In Damascus, every layer of the history has built precisely on top of its predecessors for at least three millennia, leaving a detailed archaeological record of one of the oldest continuously inhabited cities in the world. The book looks particularly at the interplay between the western and eastern influences that have provided Damascus with such a rich past, and how this perfectly encapsulates the forces that have played over the Middle East as a whole from the earliest recorded times to the present.
Lavishly illustrated, Damascus: A History is a compelling and unique exploration of a fascinating city.
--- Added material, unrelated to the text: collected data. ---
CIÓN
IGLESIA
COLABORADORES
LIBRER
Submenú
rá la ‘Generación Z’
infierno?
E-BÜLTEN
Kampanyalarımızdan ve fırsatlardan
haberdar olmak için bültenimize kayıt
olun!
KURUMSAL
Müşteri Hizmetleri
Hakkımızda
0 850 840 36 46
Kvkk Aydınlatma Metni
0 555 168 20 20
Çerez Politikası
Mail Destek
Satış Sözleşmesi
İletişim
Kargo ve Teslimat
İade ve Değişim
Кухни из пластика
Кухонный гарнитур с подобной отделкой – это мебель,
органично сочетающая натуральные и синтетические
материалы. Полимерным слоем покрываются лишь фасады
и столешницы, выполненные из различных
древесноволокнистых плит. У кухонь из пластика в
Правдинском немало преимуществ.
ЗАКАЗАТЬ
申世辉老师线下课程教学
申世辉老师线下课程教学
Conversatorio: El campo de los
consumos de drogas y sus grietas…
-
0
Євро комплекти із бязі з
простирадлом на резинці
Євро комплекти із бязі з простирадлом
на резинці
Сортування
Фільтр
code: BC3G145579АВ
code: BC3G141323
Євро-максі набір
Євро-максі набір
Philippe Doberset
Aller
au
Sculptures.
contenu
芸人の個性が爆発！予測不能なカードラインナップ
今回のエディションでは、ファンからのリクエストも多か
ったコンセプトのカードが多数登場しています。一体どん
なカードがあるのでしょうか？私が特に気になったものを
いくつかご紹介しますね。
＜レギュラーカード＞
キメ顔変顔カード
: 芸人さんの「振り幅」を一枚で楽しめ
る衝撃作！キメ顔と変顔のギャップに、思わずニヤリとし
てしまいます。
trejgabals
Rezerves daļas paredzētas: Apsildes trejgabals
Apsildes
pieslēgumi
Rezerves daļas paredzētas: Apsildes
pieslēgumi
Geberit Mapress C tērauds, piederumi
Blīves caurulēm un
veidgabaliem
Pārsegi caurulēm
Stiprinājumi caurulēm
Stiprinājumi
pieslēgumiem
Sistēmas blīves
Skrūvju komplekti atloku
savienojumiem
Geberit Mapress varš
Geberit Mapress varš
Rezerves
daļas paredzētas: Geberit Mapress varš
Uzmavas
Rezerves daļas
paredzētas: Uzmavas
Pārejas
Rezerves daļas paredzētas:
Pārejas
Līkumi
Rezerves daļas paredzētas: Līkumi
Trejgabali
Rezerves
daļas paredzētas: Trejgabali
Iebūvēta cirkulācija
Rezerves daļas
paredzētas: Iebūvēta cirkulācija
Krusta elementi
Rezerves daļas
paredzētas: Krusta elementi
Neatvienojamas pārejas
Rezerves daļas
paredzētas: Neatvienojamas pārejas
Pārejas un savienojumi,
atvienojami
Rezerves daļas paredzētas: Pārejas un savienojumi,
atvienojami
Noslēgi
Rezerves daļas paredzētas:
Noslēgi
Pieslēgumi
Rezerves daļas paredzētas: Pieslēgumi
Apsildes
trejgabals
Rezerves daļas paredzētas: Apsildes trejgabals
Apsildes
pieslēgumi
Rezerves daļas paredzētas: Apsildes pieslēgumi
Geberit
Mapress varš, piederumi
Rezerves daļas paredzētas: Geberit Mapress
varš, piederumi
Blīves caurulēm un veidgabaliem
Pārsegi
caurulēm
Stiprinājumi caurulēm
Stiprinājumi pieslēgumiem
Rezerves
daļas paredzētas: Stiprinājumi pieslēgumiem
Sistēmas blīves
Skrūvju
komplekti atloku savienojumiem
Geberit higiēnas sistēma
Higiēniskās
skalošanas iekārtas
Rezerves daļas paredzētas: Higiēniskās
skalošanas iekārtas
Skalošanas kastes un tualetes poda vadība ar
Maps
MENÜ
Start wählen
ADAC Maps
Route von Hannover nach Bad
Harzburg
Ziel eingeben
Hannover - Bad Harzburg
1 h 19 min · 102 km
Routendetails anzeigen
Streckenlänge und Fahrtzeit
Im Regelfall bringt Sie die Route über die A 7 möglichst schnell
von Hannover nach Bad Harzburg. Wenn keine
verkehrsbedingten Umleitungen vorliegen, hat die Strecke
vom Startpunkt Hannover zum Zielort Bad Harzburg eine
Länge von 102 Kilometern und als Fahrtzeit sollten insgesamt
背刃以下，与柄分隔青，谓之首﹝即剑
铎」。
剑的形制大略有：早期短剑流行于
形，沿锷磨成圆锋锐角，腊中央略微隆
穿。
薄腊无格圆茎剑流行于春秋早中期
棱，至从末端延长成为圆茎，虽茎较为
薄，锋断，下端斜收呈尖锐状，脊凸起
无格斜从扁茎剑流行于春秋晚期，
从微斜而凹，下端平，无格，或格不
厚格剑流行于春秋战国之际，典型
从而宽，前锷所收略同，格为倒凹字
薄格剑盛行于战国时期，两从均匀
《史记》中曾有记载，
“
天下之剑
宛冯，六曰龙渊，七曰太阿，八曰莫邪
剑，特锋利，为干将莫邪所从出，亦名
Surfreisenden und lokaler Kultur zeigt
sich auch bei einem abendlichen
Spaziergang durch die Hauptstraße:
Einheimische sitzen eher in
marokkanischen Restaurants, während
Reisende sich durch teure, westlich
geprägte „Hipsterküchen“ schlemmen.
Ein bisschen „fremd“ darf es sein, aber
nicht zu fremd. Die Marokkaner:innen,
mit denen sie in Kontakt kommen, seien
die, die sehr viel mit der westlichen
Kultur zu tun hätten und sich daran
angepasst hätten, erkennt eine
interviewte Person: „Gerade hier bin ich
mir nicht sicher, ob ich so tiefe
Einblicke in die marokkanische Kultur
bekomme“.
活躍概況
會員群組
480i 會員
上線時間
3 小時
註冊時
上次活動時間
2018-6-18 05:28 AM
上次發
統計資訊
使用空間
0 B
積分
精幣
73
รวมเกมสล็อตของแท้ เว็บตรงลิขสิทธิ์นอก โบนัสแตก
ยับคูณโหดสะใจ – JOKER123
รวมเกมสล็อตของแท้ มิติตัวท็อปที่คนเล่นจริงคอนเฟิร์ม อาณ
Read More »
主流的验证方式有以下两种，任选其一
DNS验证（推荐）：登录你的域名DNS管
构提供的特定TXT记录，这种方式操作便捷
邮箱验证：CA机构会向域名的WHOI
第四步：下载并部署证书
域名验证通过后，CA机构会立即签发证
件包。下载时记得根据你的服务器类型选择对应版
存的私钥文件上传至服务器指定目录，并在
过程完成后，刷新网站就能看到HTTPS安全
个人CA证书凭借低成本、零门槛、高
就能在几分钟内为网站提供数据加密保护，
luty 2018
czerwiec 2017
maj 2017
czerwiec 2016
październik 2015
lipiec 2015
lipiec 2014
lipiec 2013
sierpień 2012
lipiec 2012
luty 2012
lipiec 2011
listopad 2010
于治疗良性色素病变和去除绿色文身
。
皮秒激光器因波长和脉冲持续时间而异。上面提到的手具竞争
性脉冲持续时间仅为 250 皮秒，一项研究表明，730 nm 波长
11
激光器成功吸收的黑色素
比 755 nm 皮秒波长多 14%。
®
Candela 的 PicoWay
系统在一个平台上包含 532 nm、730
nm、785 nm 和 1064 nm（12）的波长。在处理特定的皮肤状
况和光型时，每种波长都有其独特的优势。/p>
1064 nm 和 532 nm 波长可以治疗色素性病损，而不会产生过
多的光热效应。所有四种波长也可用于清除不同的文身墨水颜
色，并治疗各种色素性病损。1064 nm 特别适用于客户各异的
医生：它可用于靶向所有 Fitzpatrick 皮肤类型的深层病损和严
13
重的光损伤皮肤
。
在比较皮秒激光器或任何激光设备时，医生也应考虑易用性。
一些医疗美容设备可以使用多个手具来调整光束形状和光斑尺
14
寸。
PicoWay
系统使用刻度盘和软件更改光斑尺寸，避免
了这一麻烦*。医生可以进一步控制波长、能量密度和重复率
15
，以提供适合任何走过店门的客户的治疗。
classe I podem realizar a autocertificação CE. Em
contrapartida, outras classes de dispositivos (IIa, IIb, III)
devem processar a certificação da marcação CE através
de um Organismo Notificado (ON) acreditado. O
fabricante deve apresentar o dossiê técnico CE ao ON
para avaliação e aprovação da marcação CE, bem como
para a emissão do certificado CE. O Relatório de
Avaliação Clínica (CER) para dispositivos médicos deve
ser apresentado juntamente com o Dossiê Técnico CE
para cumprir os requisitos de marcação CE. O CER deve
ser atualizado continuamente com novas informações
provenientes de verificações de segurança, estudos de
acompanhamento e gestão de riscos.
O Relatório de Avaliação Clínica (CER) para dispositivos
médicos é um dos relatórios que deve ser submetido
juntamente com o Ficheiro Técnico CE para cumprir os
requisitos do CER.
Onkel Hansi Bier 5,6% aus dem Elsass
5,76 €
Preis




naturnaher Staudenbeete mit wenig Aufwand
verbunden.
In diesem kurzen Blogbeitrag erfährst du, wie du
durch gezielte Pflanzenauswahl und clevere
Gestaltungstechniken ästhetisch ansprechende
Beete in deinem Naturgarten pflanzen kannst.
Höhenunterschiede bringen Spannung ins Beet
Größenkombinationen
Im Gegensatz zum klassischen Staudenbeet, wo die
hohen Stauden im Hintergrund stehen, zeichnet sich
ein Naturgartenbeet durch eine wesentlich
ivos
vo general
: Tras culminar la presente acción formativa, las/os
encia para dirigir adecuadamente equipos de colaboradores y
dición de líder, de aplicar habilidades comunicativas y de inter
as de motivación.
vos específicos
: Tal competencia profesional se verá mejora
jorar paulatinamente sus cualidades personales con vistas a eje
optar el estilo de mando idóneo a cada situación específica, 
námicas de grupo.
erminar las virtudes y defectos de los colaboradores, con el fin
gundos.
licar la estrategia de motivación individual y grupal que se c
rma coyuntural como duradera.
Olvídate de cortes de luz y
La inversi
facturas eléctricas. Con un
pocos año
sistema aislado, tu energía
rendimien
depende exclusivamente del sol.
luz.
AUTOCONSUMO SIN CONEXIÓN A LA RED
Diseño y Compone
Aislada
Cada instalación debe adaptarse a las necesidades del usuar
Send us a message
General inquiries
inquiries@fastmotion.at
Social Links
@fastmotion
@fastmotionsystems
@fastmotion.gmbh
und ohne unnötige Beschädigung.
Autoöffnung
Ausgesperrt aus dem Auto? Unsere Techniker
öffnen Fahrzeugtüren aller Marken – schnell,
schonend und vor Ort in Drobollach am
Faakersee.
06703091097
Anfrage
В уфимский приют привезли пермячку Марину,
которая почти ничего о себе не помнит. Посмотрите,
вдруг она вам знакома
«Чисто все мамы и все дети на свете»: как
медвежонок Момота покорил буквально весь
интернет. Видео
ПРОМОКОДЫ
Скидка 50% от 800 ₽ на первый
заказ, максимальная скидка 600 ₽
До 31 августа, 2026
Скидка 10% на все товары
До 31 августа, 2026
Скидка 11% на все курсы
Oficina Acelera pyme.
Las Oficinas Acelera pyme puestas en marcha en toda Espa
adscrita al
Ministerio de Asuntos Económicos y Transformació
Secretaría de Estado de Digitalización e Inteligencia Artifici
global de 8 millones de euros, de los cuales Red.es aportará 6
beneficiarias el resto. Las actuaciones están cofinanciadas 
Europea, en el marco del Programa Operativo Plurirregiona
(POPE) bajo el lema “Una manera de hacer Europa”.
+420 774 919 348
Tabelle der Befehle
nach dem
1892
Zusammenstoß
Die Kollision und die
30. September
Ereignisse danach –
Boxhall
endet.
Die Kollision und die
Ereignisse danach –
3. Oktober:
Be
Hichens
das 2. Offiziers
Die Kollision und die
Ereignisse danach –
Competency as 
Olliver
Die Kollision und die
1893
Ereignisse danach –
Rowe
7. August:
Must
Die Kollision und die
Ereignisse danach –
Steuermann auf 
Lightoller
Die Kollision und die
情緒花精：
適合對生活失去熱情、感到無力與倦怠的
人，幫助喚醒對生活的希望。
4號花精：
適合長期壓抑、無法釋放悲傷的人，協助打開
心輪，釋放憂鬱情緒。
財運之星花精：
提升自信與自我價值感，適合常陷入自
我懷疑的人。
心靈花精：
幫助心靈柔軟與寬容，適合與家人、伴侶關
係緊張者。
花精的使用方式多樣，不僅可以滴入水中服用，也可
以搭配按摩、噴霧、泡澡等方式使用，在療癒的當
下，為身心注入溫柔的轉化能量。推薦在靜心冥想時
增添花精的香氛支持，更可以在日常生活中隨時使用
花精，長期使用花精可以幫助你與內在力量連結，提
Ignorance is bliss when it comes to books like these that cover 3,000 or more years of history. Since I have no pre-existing knowledge of pre-modern history, all of this 'stuff before the Ottomans' came as a total surprise: like that the people in Damascus for millennia spoke Aramaic and then later mainly Greek. Arabic is fairly 'recent' (8th or 9th century AD?). And Damascus also 'squabbled' with Jerusalem for millennia. Given all the other empires that came and went to Damascus - Greek, Roman, Persian, Mongols, Turks etc (lol), the crusades are like the smallest event here.
When you walk into the Damascus Old City there are remnants of Roman city walls and columns and random 'ancient Greek' stuff and thousand year old churches (and hammams!) right in your face so it's been a great read to put this into some kind of order - based on the latest available research rather some 'legends' from the bible and elsewhere.
So, what's to say. You must, must, must add a visit to Damascus to your (post Corona) bucket list. And while you wait for your tourist visa, you can read this book.